O tarifaço que entra em vigor no dia 6 de agosto tem uma lista de 694 exceções (veja abaixo) que divide quase ao meio os exportadores para os Estados Unidos. Os percentuais variam, mas as estimativas são de que entre 35% e 50% das vendas brasileiras aos americanos ficaram livre da alíquota complementar. Nas contas do governo Lula, 45% do comércio com os EUA está fora do tarifaço.
Foi um alívio, mas também um problema, e não só para os que não conseguiram escapar da taxação punitiva. O Trumpverso das relações comerciais criou uma nova nação fictícia, depois da Belíndia (parte Bélgica, parte Índia, que representava a desigualdade do Brasil).
Agora, a exportação para os Estados Unidos vive no Britlaos (parte britânica com 10%, parte Laos com a segunda maior tarifa, de 40%). É uma nova distorção econômica no já amplo cardápio de desequilíbrios do Brasil. Na lista de exceções, há produtos pouco compreensíveis, como buzinas para bicicletas.
A lista de exceções não é óbvia. Ninguém entende, por exemplo, porque o suco de laranja entrou, mas o café ficou fora. Assim como a carne, sendo que o tipo exportado para os americanos é usado principalmente para compor a mistura dos hambúrgueres. Então, o foco não foi apenas o risco inflacionário por lá.

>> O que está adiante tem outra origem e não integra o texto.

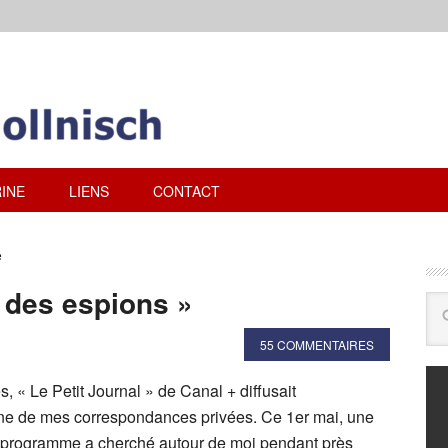
INE
LIENS
CONTACT
e
s des espions »
55 COMMENTAIRES
s, « Le Petit Journal » de Canal + diffusait
ne de mes correspondances privées. Ce 1er mai, une
 programme a cherché autour de moi pendant près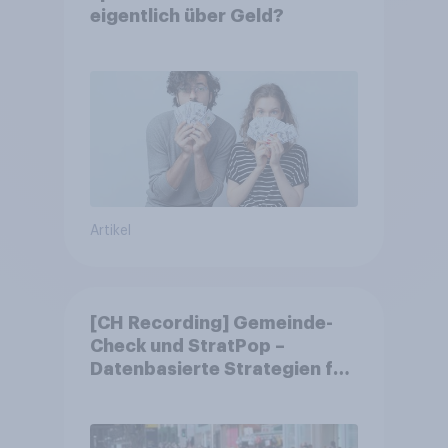
eigentlich über Geld?
Artikel
[CH Recording] Gemeinde-
Check und StratPop –
Datenbasierte Strategien für
Gemeinden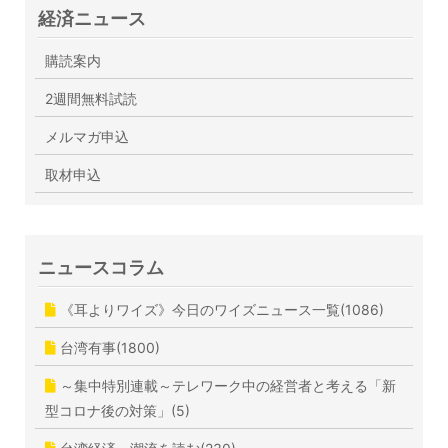
経済ニュース
購読案内
2週間無料試読
メルマガ申込
取材申込
ニュースコラム
《耳よりワイズ》今日のワイズニュース一覧(1086)
台湾有事(1800)
～集中特別連載～テレワーク中の経営者と考える「新
型コロナ後の対策」(5)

Uma das teses é de que ficou sem tarifa adicional quem fez mais lobby, tanto no governo americano e no brasileiro. Como tudo o que envolve a irracionalidade de Trump, é só isso mesmo, uma hipótese. Até a manga, que chegou a ser citada pelo secretário de Comércio dos EUA, Howard Lutnick, como exemplo de produto que poderia não ser sobretaxado porque não é produzido por lá, está sobretaxada em 50%.
Analistas de comércio exterior ponderam que, como as exceções acabaram se concentrando em produtos industriais, há uma vantagem: ficaria mais fácil redirecionar as vendas para outros destinos. Matérias-primas básicas como café, carne bovina e açúcar teriam maior chance de encontrar clientes em outros países.